In the records below, the line with "Susanne Tornberg" and every line after it must be written out exactly; no pictures belong in the result.

Start of DATA PROVIDED

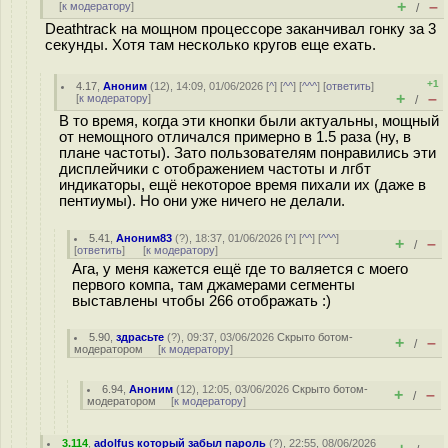
+
–
[
к модератору
]
/
Deathtrack на мощном процессоре заканчивал гонку за 3
секунды. Хотя там несколько кругов еще ехать.
+1
4.17
,
Аноним
(
12
), 14:09, 01/06/2026 [
^
] [
^^
] [
^^^
] [
ответить
]
+
–
[
к модератору
]
/
В то время, когда эти кнопки были актуальны, мощный
от немощного отличался примерно в 1.5 раза (ну, в
плане частоты). Зато пользователям понравились эти
дисплейчики с отображением частоты и лгбт
индикаторы, ещё некоторое время пихали их (даже в
пентиумы). Но они уже ничего не делали.
5.41
,
Аноним83
(
?
), 18:37, 01/06/2026 [
^
] [
^^
] [
^^^
]
+
–
/
[
ответить
]
[
к модератору
]
Ага, у меня кажется ещё где то валяется с моего
первого компа, там джамерами сегменты
выставлены чтобы 266 отображать :)
5.90
,
здрасьте
(
?
), 09:37, 03/06/2026
Скрыто ботом-
+
–
/
модератором
[
к модератору
]
6.94
,
Аноним
(
12
), 12:05, 03/06/2026
Скрыто ботом-
+
–
/
модератором
[
к модератору
]
3.114
,
adolfus который забыл пароль
(
?
), 22:55, 08/06/2026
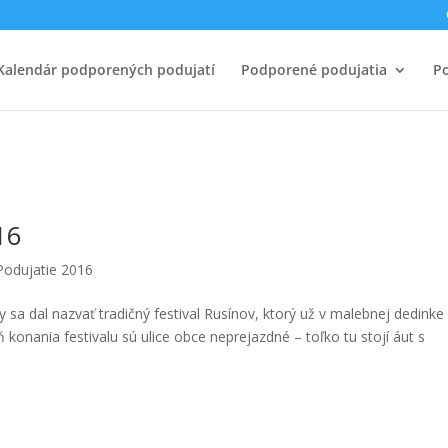
Kalendár podporených podujatí
Podporené podujatia
Po
16
Podujatie 2016
 sa dal nazvať tradičný festival Rusínov, ktorý už v malebnej dedinke
 konania festivalu sú ulice obce neprejazdné – toľko tu stojí áut s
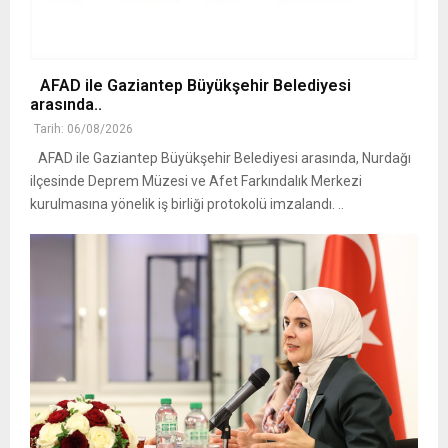
AFAD ile Gaziantep Büyükşehir Belediyesi
arasında..
Tarih: 06/08/2026
AFAD ile Gaziantep Büyükşehir Belediyesi arasında, Nurdağı
ilçesinde Deprem Müzesi ve Afet Farkındalık Merkezi
kurulmasına yönelik iş birliği protokolü imzalandı. ..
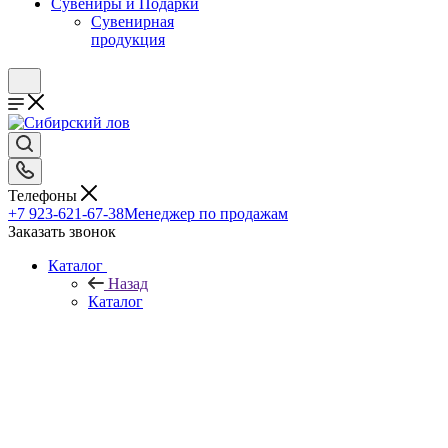
Сувениры и Подарки
Сувенирная
продукция
Телефоны
+7 923-621-67-38
Менеджер по продажам
Заказать звонок
Каталог
Назад
Каталог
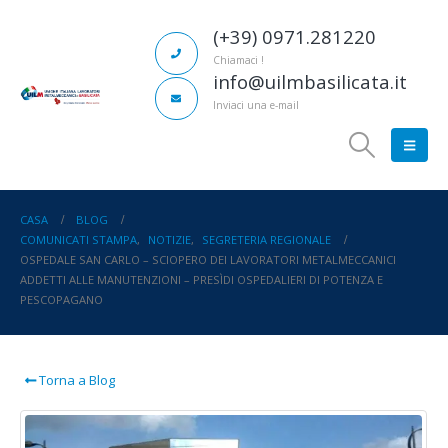
(+39) 0971.281220
Chiamaci !
info@uilmbasilicata.it
Inviaci una e-mail
CASA
BLOG
COMUNICATI STAMPA
,
NOTIZIE
,
SEGRETERIA REGIONALE
OSPEDALE SAN CARLO – SCIOPERO DEI LAVORATORI METALMECCANICI
ADDETTI ALLE MANUTENZIONI – PRESÌDI OSPEDALIERI DI POTENZA E
PESCOPAGANO
Torna a Blog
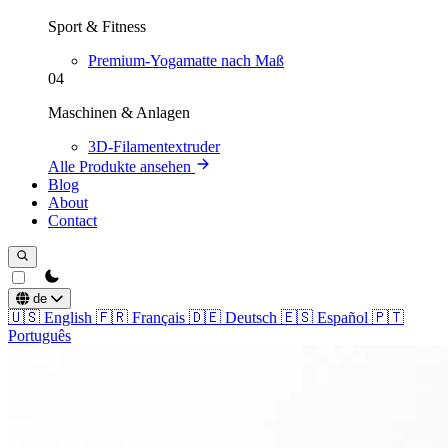
Sport & Fitness
Premium-Yogamatte nach Maß
04
Maschinen & Anlagen
3D-Filamentextruder
Alle Produkte ansehen
Blog
About
Contact
theme switcher
de
🇺🇸
English
🇫🇷
Français
🇩🇪
Deutsch
🇪🇸
Español
🇵🇹
Português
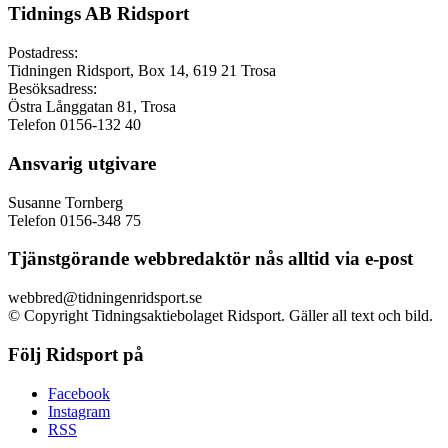
Tidnings AB Ridsport
Postadress:
Tidningen Ridsport, Box 14, 619 21 Trosa
Besöksadress:
Östra Långgatan 81, Trosa
Telefon 0156-132 40
Ansvarig utgivare
Susanne Tornberg
Telefon 0156-348 75
Tjänstgörande webbredaktör nås alltid via e-post
webbred@tidningenridsport.se
© Copyright Tidningsaktiebolaget Ridsport. Gäller all text och bild.
Följ Ridsport på
Facebook
Instagram
RSS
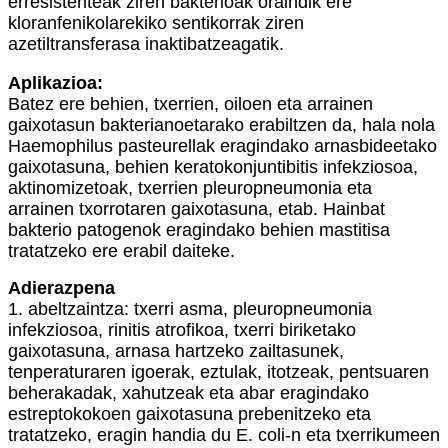
erresistenteak ziren bakterioak oraindik ere
kloranfenikolarekiko sentikorrak ziren
azetiltransferasa inaktibatzeagatik.
Aplikazioa:
Batez ere behien, txerrien, oiloen eta arrainen
gaixotasun bakterianoetarako erabiltzen da, hala nola
Haemophilus pasteurellak eragindako arnasbideetako
gaixotasuna, behien keratokonjuntibitis infekziosoa,
aktinomizetoak, txerrien pleuropneumonia eta
arrainen txorrotaren gaixotasuna, etab. Hainbat
bakterio patogenok eragindako behien mastitisa
tratatzeko ere erabil daiteke.
Adierazpena
1. abeltzaintza: txerri asma, pleuropneumonia
infekziosoa, rinitis atrofikoa, txerri biriketako
gaixotasuna, arnasa hartzeko zailtasunek,
tenperaturaren igoerak, eztulak, itotzeak, pentsuaren
beherakadak, xahutzeak eta abar eragindako
estreptokokoen gaixotasuna prebenitzeko eta
tratatzeko, eragin handia du E. coli-n eta txerrikumeen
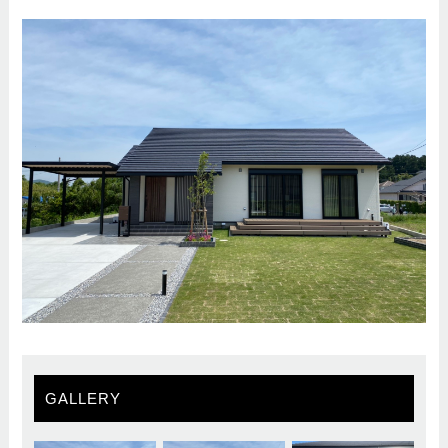
GALLERY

End of DATA PROVIDED

PROBLEM SOLUTION
Susanne Tornberg
Telefon 0156-348 75
Tjänstgörande webbredaktör nås alltid via e-post
webbred@tidningenridsport.se
© Copyright Tidningsaktiebolaget Ridsport. Gäller all text och bild.
Följ Ridsport på
Facebook
Instagram
RSS
erresistenteak ziren bakterioak oraindik ere
kloranfenikolarekiko sentikorrak ziren
azetiltransferasa inaktibatzeagatik.
Aplikazioa:
Batez ere behien, txerrien, oiloen eta arrainen
gaixotasun bakterianoetarako erabiltzen da, hala nola
Haemophilus pasteurellak eragindako arnasbideetako
gaixotasuna, behien keratokonjuntibitis infekziosoa,
aktinomizetoak, txerrien pleuropneumonia eta
arrainen txorrotaren gaixotasuna, etab. Hainbat
bakterio patogenok eragindako behien mastitisa
tratatzeko ere erabil daiteke.
Adierazpena
1. abeltzaintza: txerri asma, pleuropneumonia
infekziosoa, rinitis atrofikoa, txerri biriketako
gaixotasuna, arnasa hartzeko zailtasunek,
tenperaturaren igoerak, eztulak, itotzeak, pentsuaren
beherakadak, xahutzeak eta abar eragindako
estreptokokoen gaixotasuna prebenitzeko eta
tratatzeko, eragin handia du E. coli-n eta txerrikumeen
GALLERY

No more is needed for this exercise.